Wallach's voice is the foundation of The Seven Tapes, accompanied by additional interviews, archive footage, and animated clips of her poetry. In the interviews, Wallach talks about her writing process, her approach to god, stories about different experiences she had, and her attraction to insanity, sex, and drugs. The result is a combination of autobiography and biography.

== Critical reception ==

In his Portfolio magazine review, Yuval Saar asks: "When was the last time you were really moved? But really?" and goes on to say that it doesn't happen to him often, but it happened when he saw this film, which moved him to tears.

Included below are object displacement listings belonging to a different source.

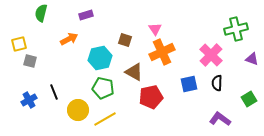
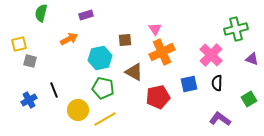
brown square: rotated 24 degrees counterclockwise
black line: moved 2 px up
red pentagon: moved 7 px right
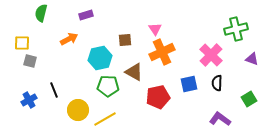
yellow square: moved 3 px right, 1 px up; rotated 14 degrees clockwise
green pentagon: moved 5 px right, 2 px up; rotated 10 degrees counterclockwise
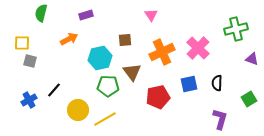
pink triangle: moved 4 px left, 14 px up
pink cross: moved 13 px left, 7 px up
brown triangle: moved 2 px left; rotated 24 degrees clockwise
black line: rotated 63 degrees clockwise
purple L-shape: rotated 70 degrees clockwise
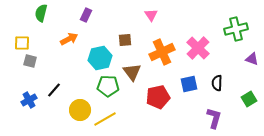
purple rectangle: rotated 48 degrees counterclockwise
yellow circle: moved 2 px right
purple L-shape: moved 6 px left, 1 px up
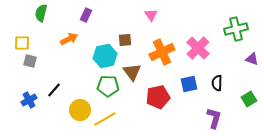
cyan hexagon: moved 5 px right, 2 px up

Habama website called The Seven Tapes an exciting and moving encounter with an extraordinary artist. In Time Out, Yael Shuv called the film "rich and thrilling", and commended the choice to animate her words in a style she calls "interesting, varied and edgy". Yonatan Berg wrote, "The film is awe inspiring. The design of the film by Yaron Shein is brilliant and innovative, and the switching between visual images in the film parallels the verbal frenzy that sometimes prevails in Wallach's writing".